= Peter Lehner =

Peter Lehner (born 1958) is an American lawyer and environmentalist. He leads the sustainable food and farming program at Earthjustice, developing strategies to reduce harmful effects of food production on climate, human health and the environment, and to promote a more ecologically sound agricultural system. In 2022, he wrote Farming for Our Future, about the policies and legal reforms needed for climate-neutral agriculture in the U.S., with Nathan Rosenberg He is a frequent blogger and has written numerous legal articles and been on many podcasts.

==Education==
Lehner received Bachelor of Arts degrees in philosophy and mathematics from Harvard College and is an honors graduate of Columbia Law School.

==Career==

From 1985 to 1994, Lehner worked for the New York City Law Department and eventually created and led the environmental prosecution unit. His cases protecting the city's drinking water laid the foundation for the city's current watershed protection program. Subsequently, he joined NRDC as director of the water program from 1994 to 1999, where he brought attention to the problem of stormwater pollution.

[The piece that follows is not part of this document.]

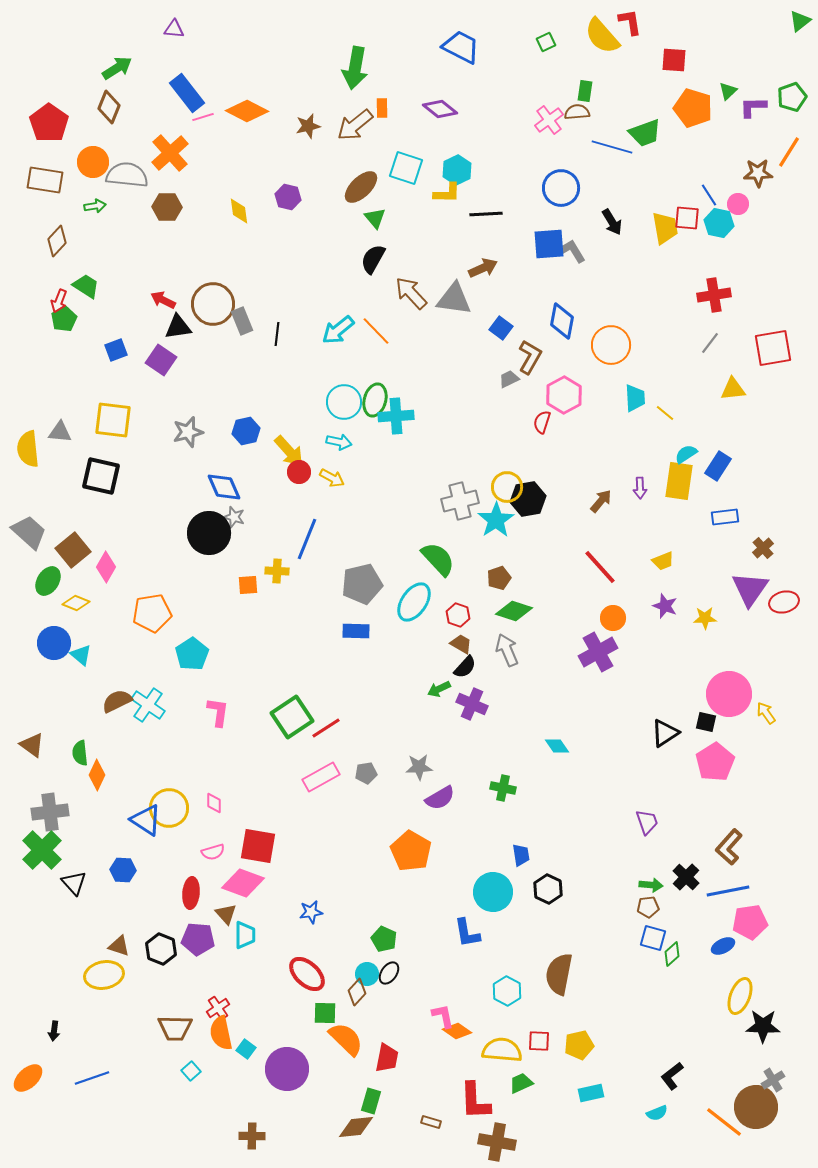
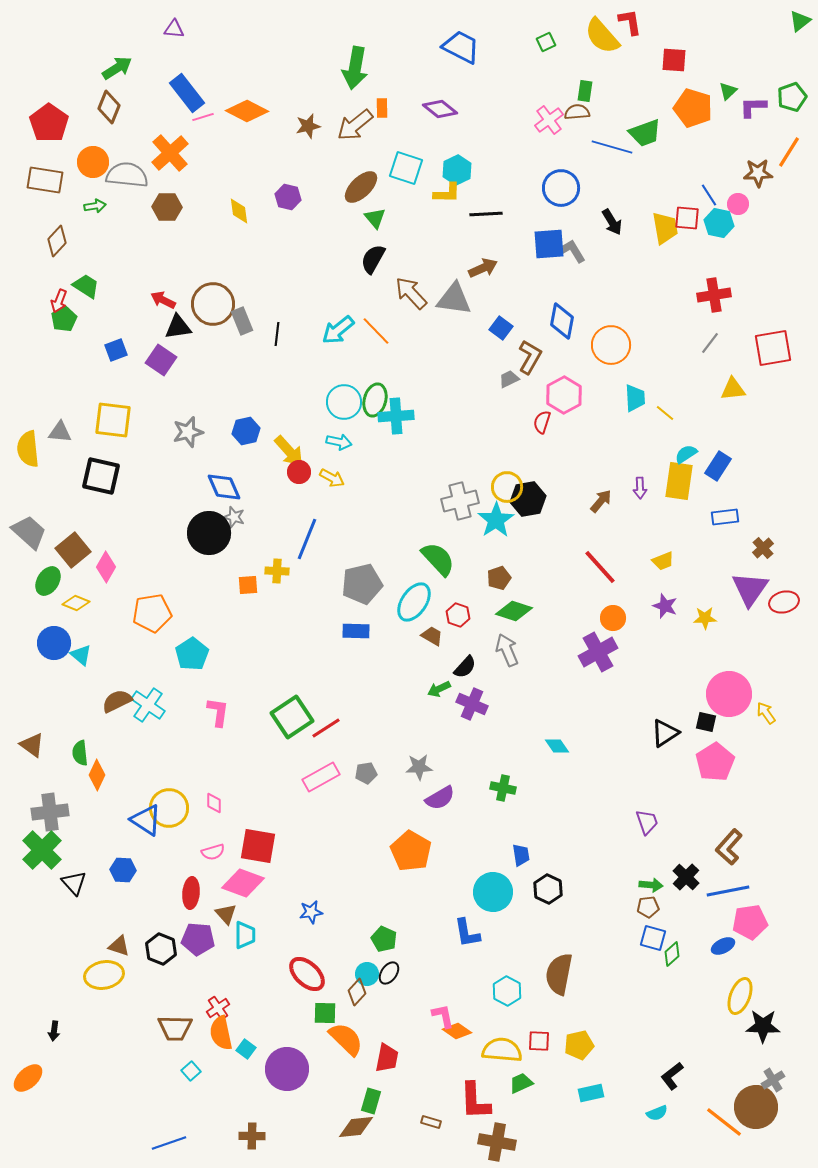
brown trapezoid at (461, 644): moved 29 px left, 8 px up
blue line at (92, 1078): moved 77 px right, 65 px down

From 1999 to 2006, Lehner served as chief of the Environmental Protection Bureau of the New York State Attorney General's office. He supervised all environmental litigation by and against the state and developed multi-state strategies targeting global warming and air pollution from the nation's electric utilities. Law established in Supreme Court decisions in two of these cases, Massachusetts v. EPA and American Electric Power v. Connecticut, remains critical to climate change mitigation efforts. Lehner also initiated watershed-wide enforcement programs and led cases addressing invasive species, wildlife protection, and public health.

Lehner was the executive director of the Natural Resources Defense Council and the NRDC Action Fund from 2007 to 2015. During his tenure, he managed environmental advocates in seven NRDC offices and led the Action Fund's political activities. He opened new offices for NRDC in Beijing and Chicago and launched a Center for Market Innovation. In 2010, he co-authored the book In Deep Water, about the 2010 Deepwater Horizon oil spill, with Bob Deans. Among other new initiatives, Lehner shaped a clean food program addressing food waste, antibiotics in meat, regional food, and climate mitigation. He delivered a TEDx talk on food waste in 2013.

==Awards and honors==

Lehner has been honored with the Distinguished Public Service Award by the Association of the Bar of the City of New York; the Earth Day Good Government Award by the City of New York; the Environmental Leadership Award by Hudson Riverkeeper; the Region II Environmental Quality Award by the U.S. Environmental Protection Agency; the Environmental Leadership award by Environmental Advocates; and the Public Interest Achievement Award from the Public Interest Law Foundation. In 2015, Lehner was presented with the Right Stuff Award from the Apollo Alliance Project of the Blue Green Alliance, for outstanding efforts to promote a sustainable environment and economy.

==Personal life==

Lehner is married to Fritz Beshar and has three daughters: Nadine, Eliza and Marina.